Monday, May 16, 2011

Heart and Soul

When my turn rolled around to choose something for book club, I was thrilled and relieved to see a new story out by one of my favorite authors, Maeve Binchy.  Heart and Soul seemed like a perfect pick, since I already owned all of Maeve’s previous efforts and by the looks of my dog-eared copies of (especially) Tara Road, Circle of Friends and Scarlet Feather, I couldn’t quit re-reading them.  (Here’s a tip:  if you love an author, never buy the mass market paperback version.  It is crap and will disintegrate, especially if you drop it in the bathtub.)  What I discovered with this book is that sometimes, even if you love a book, it’s not a great pick for a book club.  While the story was touching and classic Binchy, it didn’t provide enough meat or controversy  to really get a good discussion going.  We mostly agreed that we liked the book, but the debate never took off since there was really nothing to debate.  The story follows Dr.
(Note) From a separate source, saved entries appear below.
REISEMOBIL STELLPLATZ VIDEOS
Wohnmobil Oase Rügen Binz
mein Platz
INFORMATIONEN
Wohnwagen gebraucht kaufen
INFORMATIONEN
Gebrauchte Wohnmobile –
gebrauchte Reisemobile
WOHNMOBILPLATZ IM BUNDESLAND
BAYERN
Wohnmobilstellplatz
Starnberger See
Clara Casey, who agrees to oversee the setup of a heart clinic in Dublin.  Not only does she have to fight against the powers that be in her professional life, but she has an ex-husband who doesn’t really understand what being an “ex” means, two grown but immature and spoiled daughters whose every interaction with their mother is punctuated with sighs and eye rolling, and a hatchet-faced disapproving mother.  I don’t know why I wrote “hatchet-faced” because I don’t actually talk like that, but it seemed appropriate in a book review.  Maybe not.  Anyway, the story progresses pretty typically with a motley array of characters coming together, lives predictably intertwining until the jerks get what they deserve and the worthy find love and happiness.  While the author has used this same formula over and over again, her character development and writing style always have me coming back for more.
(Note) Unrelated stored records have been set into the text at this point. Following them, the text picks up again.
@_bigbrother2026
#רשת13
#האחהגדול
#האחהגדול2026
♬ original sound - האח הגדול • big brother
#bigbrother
Since this was my first shot at hosting book club, I needed everything to be perfect.   Unfortunately, at the time, I was living in a 32 foot travel trailer with my husband and two kids while we were trying to build our new house.  (I don’t recommend it.)  It seemed like hosting a dinner and discussion for six people in the trailer wasn’t the best idea, but now that I look back on it, it had great potential for hilarity, giving a great story for when we’re famous book reviewers.  “Why yes, E! News, we WERE shoehorned into a 1996 Prowler while we talked books and took turns sitting at the pullout couch/kids’ bed.  And it was the time of our lives.”
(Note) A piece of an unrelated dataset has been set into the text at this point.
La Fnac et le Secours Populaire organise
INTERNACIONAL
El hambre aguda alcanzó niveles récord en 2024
I ended up having the dinner at Andrea’s house so there would be room for everyone to mingle and we wouldn’t be pinballing off each other all night.  I based the meal off of a scene that happened very early in the book.  Clara was coming home to have dinner with her two grown daughters and had to stop at the market to get pasta sauce.  She ended up buying three different kinds because her daughters were so picky that she was hoping at least one of the sauces would satisfy.  (What finicky brats!)  My picks were a marinara sauce with mushrooms and black olives, a garlicky alfredo sauce and classic pesto sauce.  We also had a green salad, garlic bread and red wine.
For dessert, I planned on making a classic Irish shortbread cookie with a side of tropical fruit compote.  Andrea’s oven decided it wasn’t feeling the cookies (it might have been prejudiced against the Irish) and would only heat to 250 degrees, so we warmed the dough in the oven for a while, then gave up.  Andrea’s mom, Cynthia, saved the day by coming over, shuttling the dough to her house and finishing the baking there.  She then brought the cookies back, all warm and shortbready.  I don’t even think we gave her any of the cookies as a thank you.  My bad.  (Sorry, Cynthia!)  I don’t know if the two part cooking method was the trick or if the recipe I chose was just the bomb, but those were the best shortbread cookies I’ve ever eaten.  Here’s the recipe if you want to try them yourself:
Grandma’s Irish Shortbread
2 cups butter
1 cup brown sugar
1/4 teaspoon salt
4 cups flour

Bring butter to room temperature. Preheat oven to 300 degrees F. Cream the butter until it is the consistency of whipped cream. Beat in the sugar. Add salt. Add flour in 4 portions (one cup at a time) mixing well after each addition. Turn out onto a floured board and pat or roll to 1/4 to 1/2 inch thick. Cut into shape desired with a cookie cutter. Place on an ungreased cookie sheet and bake for about 20 minutes, or until lightly browned.
I served the warm cookies with a scoop of diced tropical fruit:  mango, papaya, kiwi, berries.  You could really use any fruit you wanted but it was a nice offset to the sweetness of the cookies.  I also made Irish coffee for everyone.  Mmmm!
For the book club memento, I made Irish coffee gift kits.  Each box had two glass Irish coffee mugs, airplane bottles of Jameson whiskey and Bailey’s Irish Cream, and a decorated recipe card for Irish coffee all nestled into a clump of Easter grass. 
When I made the Irish coffees for everyone with dessert, I used one of the mugs from each one’s gift box to make their drink.  Now that I think about that, it seems kindof tacky, but that’s just how I roll.  I know it didn’t turn out to be the perfect hosting gig, but it was a fun attempt and I’m so glad the gals added me to the group.